Next time I decide to sit in the sun for an hour, please remind me of the just-beginning-to-really-stinkin'-hurt sunburn I have on my legs.
I spent the afternoon with my mom...and it was weird. When she wasn't giving me some time to myself and I wasn't off grocery shopping, she wanted to talk about my dad. Which hasn't happened since right after he died, and even then she didn't say much.
She was crazy about him. Crazy enough to turn a blind eye to much of the drinking, the lying, the laziness, the drugs...the women. She said that for years, all through high school, he was "the coolest cat in town". She said he was so charming that he could rob you blind and you'd just be happy you got to be around him. She said he was almost "girly" about taking care of his hair. She said that when they'd fight, he would stare at and pick at his fingernails rather than tell at her- a trait she said I have that drove her insane to have to see as I grew up. She told me, since he died, even though they'd been divorced for twenty years, she felt lost. And that I remind her of him far more than my brother does. And because of that, she's been struggling with taking her anger out for him on me. She told me that she worries for me, more than my brother, because I've always been too soft hearted about my dad...that she's watched closely for signs that I was headed for the same type of destruction. She said her actions and words to me in recent months have been full of good intentions but executed poorly. She gave me the only piece of jewelry my dad ever gave her- her plain gold wedding band.

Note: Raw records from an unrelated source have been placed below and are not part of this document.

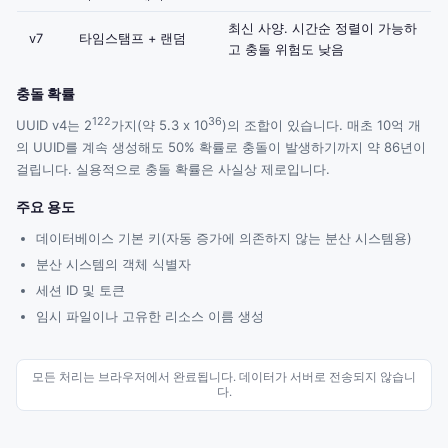
최신 사양. 시간순 정렬이 가능하
v7
타임스탬프 + 랜덤
고 충돌 위험도 낮음
충돌 확률
122
36
UUID v4는 2
가지(약 5.3 x 10
)의 조합이 있습니다. 매초 10억 개
의 UUID를 계속 생성해도 50% 확률로 충돌이 발생하기까지 약 86년이
걸립니다. 실용적으로 충돌 확률은 사실상 제로입니다.
주요 용도
데이터베이스 기본 키(자동 증가에 의존하지 않는 분산 시스템용)
분산 시스템의 객체 식별자
세션 ID 및 토큰
임시 파일이나 고유한 리소스 이름 생성
모든 처리는 브라우저에서 완료됩니다. 데이터가 서버로 전송되지 않습니
다.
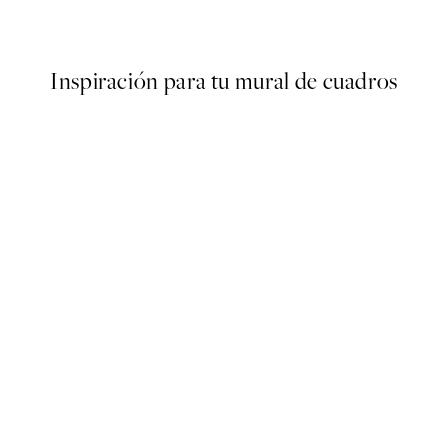
Desde 3,98 €
7,95 €
Inspiración para tu mural de cuadros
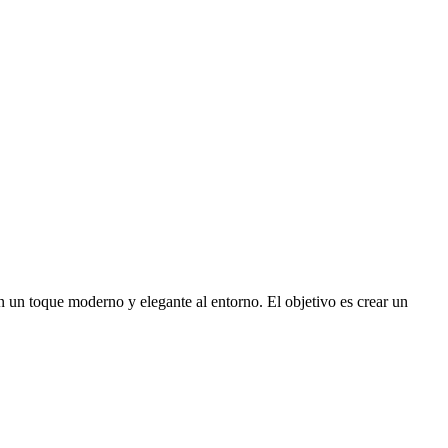
an un toque moderno y elegante al entorno. El objetivo es crear un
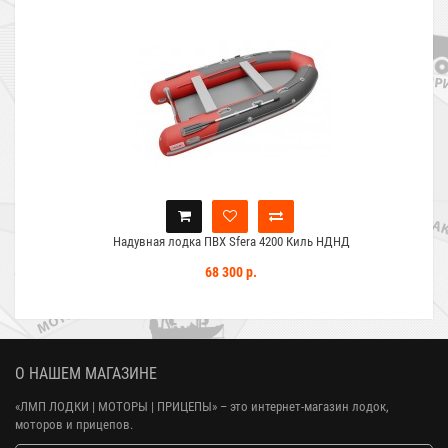
Надувная лодка ПВХ Sfera 4200 Киль НДНД
68 300 р.
О НАШЕМ МАГАЗИНЕ
«ЛМП ЛОДКИ | МОТОРЫ | ПРИЦЕПЫ»
– это интернет-магазин лодок,
моторов и прицепов.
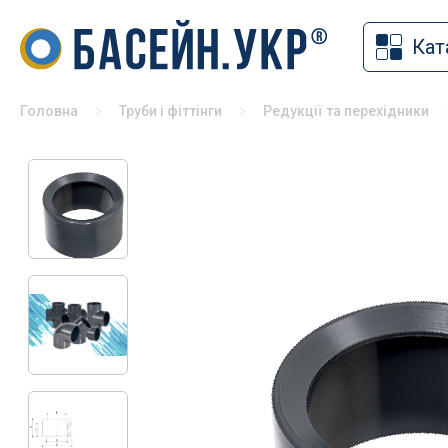
Кат
Накритт
Хімія для басейну
Солярна
Засоби для дезінфекції басейнів
Головна
Труби і фіттінги
Редукції та перехідники
Змотуюч
pH коректори
Ролети 
Альгіциди для басейну
Павільй
Коагулянти та флокулянти
Зимове 
Засоби чищення басейну
Універса
Спеціальна хімія для басейну
басейні
Хімія для басейну без хлору
Хімія для консервації басейну на
зиму
Хімія для СПА
Тестери для басейну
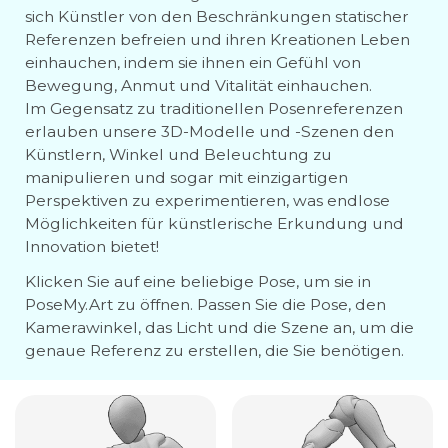
sich Künstler von den Beschränkungen statischer
Referenzen befreien und ihren Kreationen Leben
einhauchen, indem sie ihnen ein Gefühl von
Bewegung, Anmut und Vitalität einhauchen.
Im Gegensatz zu traditionellen Posenreferenzen
erlauben unsere 3D-Modelle und -Szenen den
Künstlern, Winkel und Beleuchtung zu
manipulieren und sogar mit einzigartigen
Perspektiven zu experimentieren, was endlose
Möglichkeiten für künstlerische Erkundung und
Innovation bietet!
Klicken Sie auf eine beliebige Pose, um sie in
PoseMy.Art zu öffnen. Passen Sie die Pose, den
Kamerawinkel, das Licht und die Szene an, um die
genaue Referenz zu erstellen, die Sie benötigen.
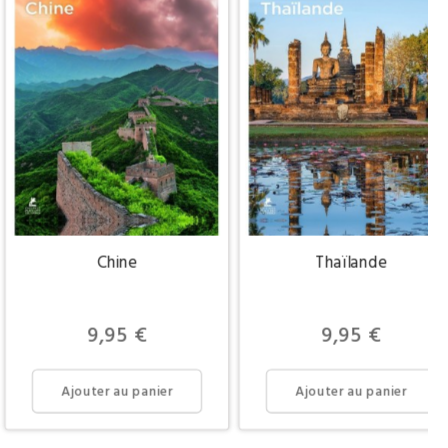
Chine
Thaïlande
Prix
Prix
9,95 €
9,95 €
Ajouter au panier
Ajouter au panier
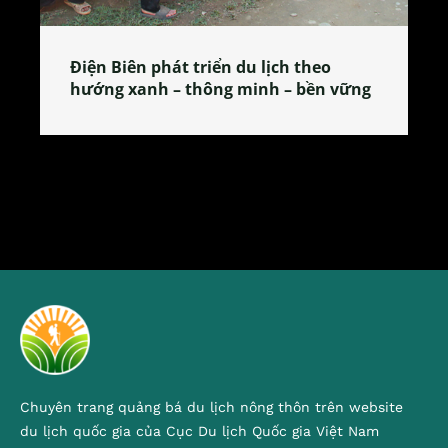
Làng làm bánh tẻ Phú Nhi – nơi lan
tỏa đặc sản xứ Đoài
Chuyên trang quảng bá du lịch nông thôn trên website
du lịch quốc gia của Cục Du lịch Quốc gia Việt Nam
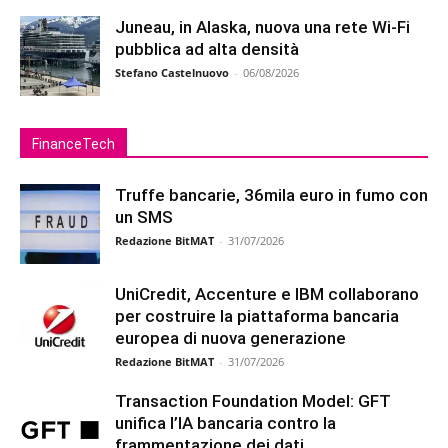
Juneau, in Alaska, nuova una rete Wi-Fi
pubblica ad alta densità
Stefano Castelnuovo
-
06/08/2026
FinanceTech
Truffe bancarie, 36mila euro in fumo con
un SMS
Redazione BitMAT
-
31/07/2026
UniCredit, Accenture e IBM collaborano
per costruire la piattaforma bancaria
europea di nuova generazione
Redazione BitMAT
-
31/07/2026
Transaction Foundation Model: GFT
unifica l’IA bancaria contro la
frammentazione dei dati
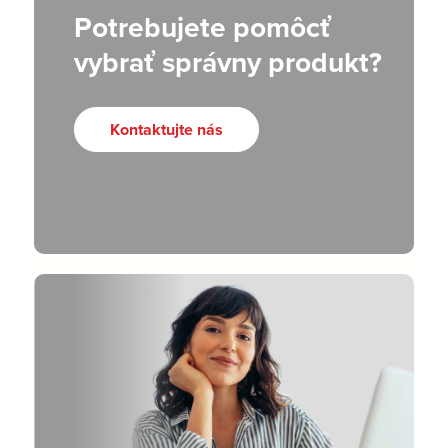
Potrebujete pomôcť
vybrať správny produkt?
Kontaktujte nás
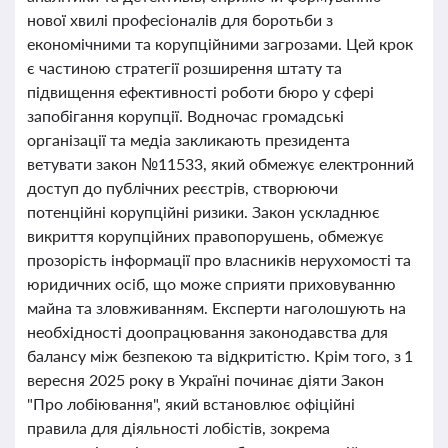
нової хвилі професіоналів для боротьби з
економічними та корупційними загрозами. Цей крок
є частиною стратегії розширення штату та
підвищення ефективності роботи бюро у сфері
запобігання корупції. Водночас громадські
організації та медіа закликають президента
ветувати закон №11533, який обмежує електронний
доступ до публічних реєстрів, створюючи
потенційні корупційні ризики. Закон ускладнює
викриття корупційних правопорушень, обмежує
прозорість інформації про власників нерухомості та
юридичних осіб, що може сприяти приховуванню
майна та зловживанням. Експерти наголошують на
необхідності доопрацювання законодавства для
балансу між безпекою та відкритістю. Крім того, з 1
вересня 2025 року в Україні починає діяти Закон
"Про лобіювання", який встановлює офіційні
правила для діяльності лобістів, зокрема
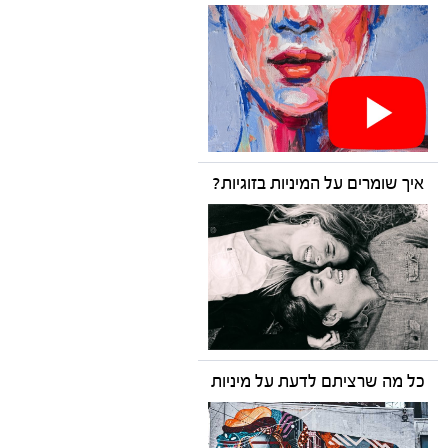
איך שומרים על המיניות בזוגיות?
כל מה שרציתם לדעת על מיניות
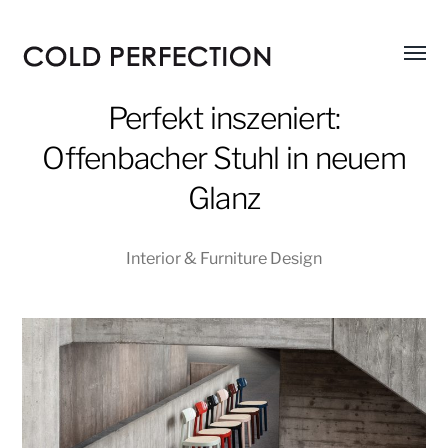
Menü
COLD
umsch
PERFECTION
Perfekt inszeniert:
Offenbacher Stuhl in neuem
Glanz
Interior & Furniture Design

A lot of very confusing and painful things make a lot more sense now.
I also got to spend a little time with my grandparents, helping to take some dishes and linens off their hands as they try to empty their house in order to sell it and move away, somewhere warmer. I have a box full of silverware- mismatched- that I remember using at holiday dinners. I probably now own the fork my brother used to stab a green bean and drop it into my can of Coke. And the spoon that the visiting missionaries' teenage son used to launch a deviled egg from the kids' table into my grandpa's lap.
My baby girl took her first step for her great grandparents to see.
Making peace with my sister hasn't worked out- she only spoke to me to ask if she could use my computer that I left at her house.
The woman at the electric company scolded me for paying so late, but then said I looked familiar and asked if I was related to (my grandmother), and when I said yes, she said "Well I'll be! You look just like she did when we were in school together. Except that purple in your hair."
I got warm gussies over that- I've always thought my grandma was beautiful.
It's been a very full day...God has been doing a lot more in my life than I realized.